Views on the Broadview brand

IRVING, Texas—Will the name Broadview Security be as sweet for the business as the Brink's Home Security name? Two people who know Brink's Home Security very well, Jeff Kessler of Imperial Capital, who has followed the company for 20 years, and Peter Michel, former CEO of Brink's Home Security, say, chances are, the answer is yes.

As part of its spin-off last fall, Brink's Home Security was required to change its name by November of 2011. It's chosen to make the name change earlier rather than later, a smart move, said Kessler.

“Now they can start the dual-logo marketing approach as soon as possible [Broadview Security: The Next Generation of Brink's Home Security] so by the time the agreement with The Brink's Company runs out [in 2011], Broadview will have gotten rid of the Brink's Home Security [tagline].”

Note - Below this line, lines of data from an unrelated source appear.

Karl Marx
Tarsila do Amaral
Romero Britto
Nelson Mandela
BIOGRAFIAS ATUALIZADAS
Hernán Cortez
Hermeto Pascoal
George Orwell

Kessler called Broadview a “straightforward and not wildly salient” name that was typical of the company's conservative approach to business.

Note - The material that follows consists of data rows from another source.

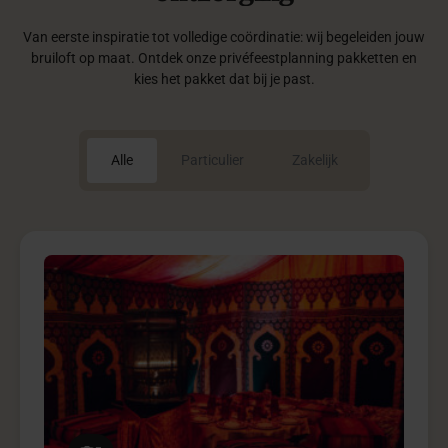
5
Marrakesh Night pakket
Marrakesh Night creëert een exclusieve totaalbeleving vol
luxe, traditie en betoverende sfeer.
€ 7.975,-
vanaf
Meer info
Vraag offerte aan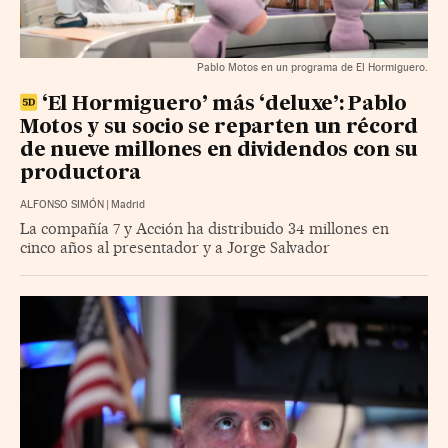
Pablo Motos en un programa de El Hormiguero.
‘El Hormiguero’ más ‘deluxe’: Pablo
Motos y su socio se reparten un récord
de nueve millones en dividendos con su
productora
ALFONSO SIMÓN
|
Madrid
La compañía 7 y Acción ha distribuido 34 millones en
cinco años al presentador y a Jorge Salvador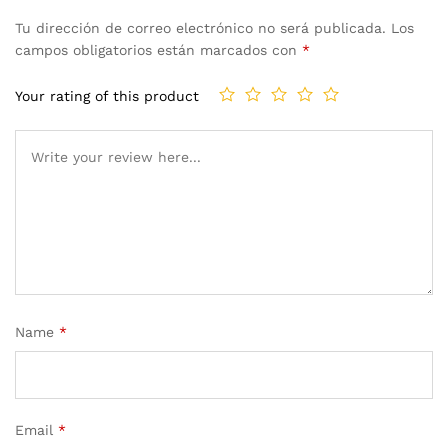
Tu dirección de correo electrónico no será publicada.
Los
campos obligatorios están marcados con
*
Your rating of this product
Name
*
Email
*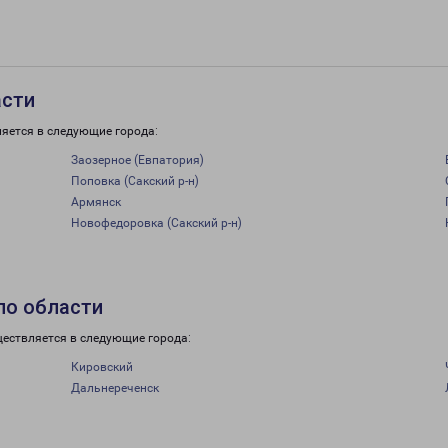
асти
ляется в следующие города:
Заозерное (Евпатория)
Поповка (Сакский р-н)
Армянск
Новофедоровка (Сакский р-н)
по области
ществляется в следующие города:
Кировский
Дальнереченск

Kessler pointed out that “with the exception of ADT, Brink's has the highest unaided brand awareness in the security industry.” Kessler said that the company will not have to worry about existing customers, “who will have the hell marketed out of them with every monthly statement” and “be bludgeoned by the new name with every customer contact.” Instead, they'll need to be concerned about new customers, who need to become familiar and comfortable with the Broadview name.

Broadview is very good at traditional direct marketing, he said, and this campaign should use “enhanced marketing methods that they've begun to develop in the alarm monitoring business over the last several years … around the Internet and around various types of social and online branding and user profiling. All of these new, enhanced marketing features have to come into play to get a name like Broadview to achieve the same high unaided brand awareness that Brink's had.”

He believes the company will have to spend the $120 million it has projected in marketing over the next 24 months, “to make Broadview into Brink's,” but notes that from an investor's standpoint, “investors have already compartmentalized this cost as one that will go away.”

Kessler is optimistic about Broadview's capabilities: “I would suspect that the company's learned since 1983 how to make their marketing effective enough so that they'll be able to completely do away with the Brink's name by the beginning, rather than the end, of 2011.”

Peter Michel, who served as CEO of Brink's Home Security from 1990 to 2002, was equally optimistic. “What makes this company unique in the marketplace is not the name, it's all the other things,” he said. “It's the focus on customers, professionalism, its first class management team.” The company has been in business since 1983, so it's “big enough now, that a name change is not going to hurt them.” Plus, they're making the change “very strategically and thoroughly so they're not going to make any mistakes.”

Dennis Stricklin, co-owner of Best Security, a Broadview dealer in Little Rock, Ark., noted that “the first time people heard the name Google, they probably didn't think it was a great name … Now of course, it's a name that's respected for what it is: a super successful company.”